+++ PROVIDED MATERIAL +++

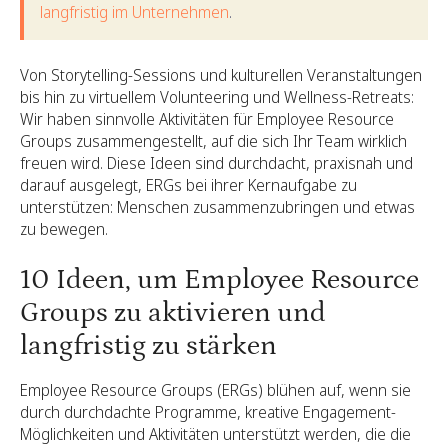
langfristig im Unternehmen
.
Von Storytelling-Sessions und kulturellen Veranstaltungen
bis hin zu virtuellem Volunteering und Wellness-Retreats:
Wir haben sinnvolle Aktivitäten für Employee Resource
Groups zusammengestellt, auf die sich Ihr Team wirklich
freuen wird. Diese Ideen sind durchdacht, praxisnah und
darauf ausgelegt, ERGs bei ihrer Kernaufgabe zu
unterstützen: Menschen zusammenzubringen und etwas
zu bewegen.
10 Ideen, um Employee Resource
Groups zu aktivieren und
langfristig zu stärken
Employee Resource Groups (ERGs) blühen auf, wenn sie
durch durchdachte Programme, kreative Engagement-
Möglichkeiten und Aktivitäten unterstützt werden, die die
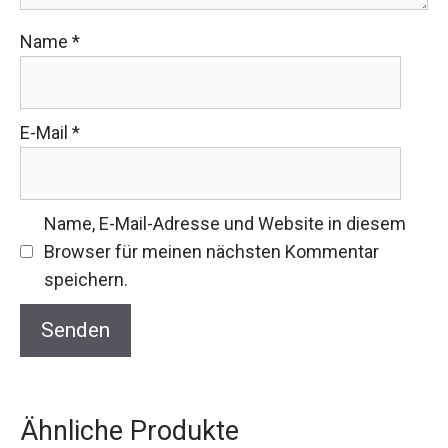
Name
*
E-Mail
*
Name, E-Mail-Adresse und Website in diesem
Browser für meinen nächsten Kommentar
speichern.
Ähnliche Produkte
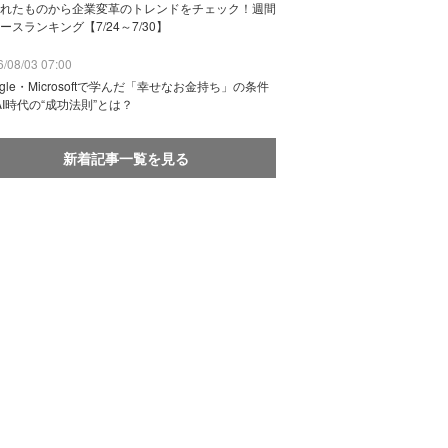
れたものから企業変革のトレンドをチェック！週間
ースランキング【7/24～7/30】
/08/03 07:00
ogle・Microsoftで学んだ「幸せなお金持ち」の条件
AI時代の“成功法則”とは？
新着記事一覧を見る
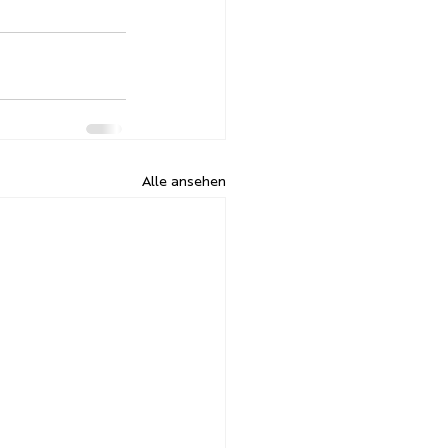
Alle ansehen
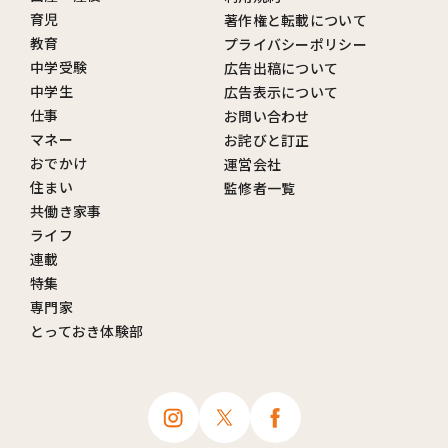
育児
著作権と転載について
教育
プライバシーポリシー
中学受験
広告出稿について
中学生
広告表示について
仕事
お問い合わせ
マネー
お詫びと訂正
おでかけ
運営会社
住まい
監修者一覧
共働き家事
ライフ
連載
特集
専門家
とっておき体験部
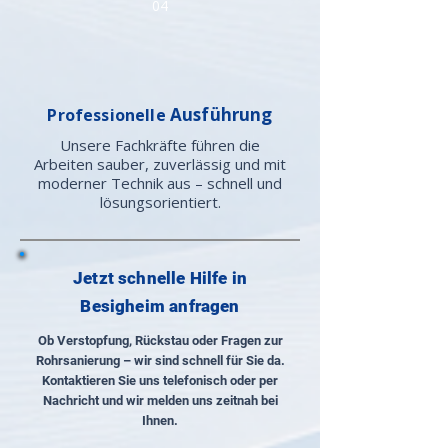
04
Ausführung
Professionelle
Unsere Fachkräfte führen die
Arbeiten sauber, zuverlässig und mit
moderner Technik aus – schnell und
lösungsorientiert.
Jetzt schnelle Hilfe in
Besigheim anfragen
Ob Verstopfung, Rückstau oder Fragen zur
Rohrsanierung – wir sind schnell für Sie da.
Kontaktieren Sie uns telefonisch oder per
Nachricht und wir melden uns zeitnah bei
Ihnen.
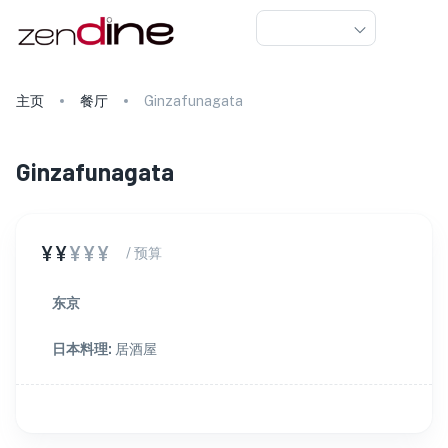
主页
餐厅
Ginzafunagata
Ginzafunagata
¥¥
¥¥¥
/ 预算
东京
日本料理
:
居酒屋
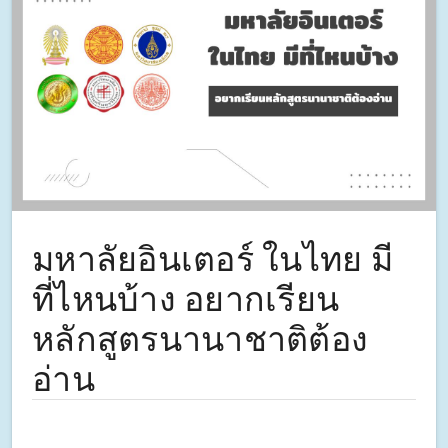
มหาลัยอินเตอร์ ในไทย มี
ที่ไหนบ้าง อยากเรียน
หลักสูตรนานาชาติต้อง
อ่าน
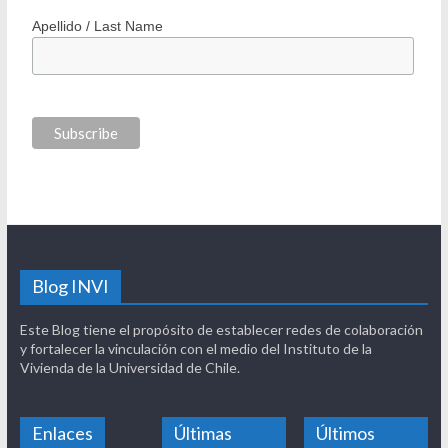
Apellido / Last Name
Blog INVI
Este Blog tiene el propósito de establecer redes de colaboración
y fortalecer la vinculación con el medio del Instituto de la
Vivienda de la Universidad de Chile.
Enlaces
Últimas
Últimos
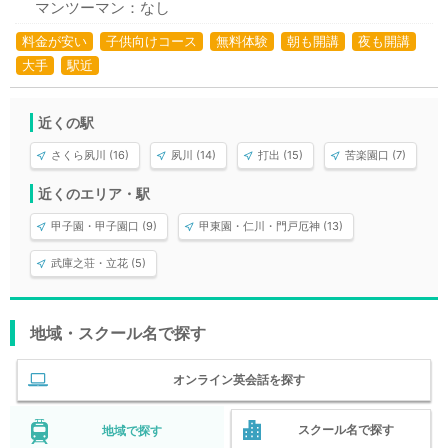
マンツーマン：なし
料金が安い
子供向けコース
無料体験
朝も開講
夜も開講
大手
駅近
近くの駅
さくら夙川 (16)
夙川 (14)
打出 (15)
苦楽園口 (7)
近くのエリア・駅
甲子園・甲子園口 (9)
甲東園・仁川・門戸厄神 (13)
武庫之荘・立花 (5)
地域・スクール名で探す
オンライン英会話を探す
スクール名で探す
地域で探す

+++

* [TRY IT]:
All entries above are to be set down word for word, and the pictures are to be left out.

* [ANSWER TO THE EXERCISE]:
langfristig im Unternehmen
.
Von Storytelling-Sessions und kulturellen Veranstaltungen
bis hin zu virtuellem Volunteering und Wellness-Retreats:
Wir haben sinnvolle Aktivitäten für Employee Resource
Groups zusammengestellt, auf die sich Ihr Team wirklich
freuen wird. Diese Ideen sind durchdacht, praxisnah und
darauf ausgelegt, ERGs bei ihrer Kernaufgabe zu
unterstützen: Menschen zusammenzubringen und etwas
zu bewegen.
10 Ideen, um Employee Resource
Groups zu aktivieren und
langfristig zu stärken
Employee Resource Groups (ERGs) blühen auf, wenn sie
durch durchdachte Programme, kreative Engagement-
Möglichkeiten und Aktivitäten unterstützt werden, die die
Name
*
E-Mail
*
Name, E-Mail-Adresse und Website in diesem
Browser für meinen nächsten Kommentar
speichern.
Ähnliche Produkte
れたものから企業変革のトレンドをチェック！週間
ースランキング【7/24～7/30】
/08/03 07:00
ogle・Microsoftで学んだ「幸せなお金持ち」の条件
AI時代の“成功法則”とは？
新着記事一覧を見る
Alle ansehen
育児
著作権と転載について
教育
プライバシーポリシー
中学受験
広告出稿について
中学生
広告表示について
仕事
お問い合わせ
マネー
お詫びと訂正
おでかけ
運営会社
住まい
監修者一覧
共働き家事
ライフ
連載
特集
専門家
とっておき体験部
04
Ausführung
Professionelle
Unsere Fachkräfte führen die
Arbeiten sauber, zuverlässig und mit
moderner Technik aus – schnell und
lösungsorientiert.
Jetzt schnelle Hilfe in
Besigheim anfragen
Ob Verstopfung, Rückstau oder Fragen zur
Rohrsanierung – wir sind schnell für Sie da.
Kontaktieren Sie uns telefonisch oder per
Nachricht und wir melden uns zeitnah bei
Ihnen.
主页
餐厅
Ginzafunagata
Ginzafunagata
¥¥
¥¥¥
/ 预算
东京
日本料理
:
居酒屋
มหาลัยอินเตอร์ ในไทย มี
ที่ไหนบ้าง อยากเรียน
หลักสูตรนานาชาติต้อง
อ่าน
Apellido / Last Name
Blog INVI
Este Blog tiene el propósito de establecer redes de colaboración
y fortalecer la vinculación con el medio del Instituto de la
Vivienda de la Universidad de Chile.
Enlaces
Últimas
Últimos
マンツーマン：なし
料金が安い
子供向けコース
無料体験
朝も開講
夜も開講
大手
駅近
近くの駅
さくら夙川 (16)
夙川 (14)
打出 (15)
苦楽園口 (7)
近くのエリア・駅
甲子園・甲子園口 (9)
甲東園・仁川・門戸厄神 (13)
武庫之荘・立花 (5)
地域・スクール名で探す
オンライン英会話を探す
スクール名で探す
地域で探す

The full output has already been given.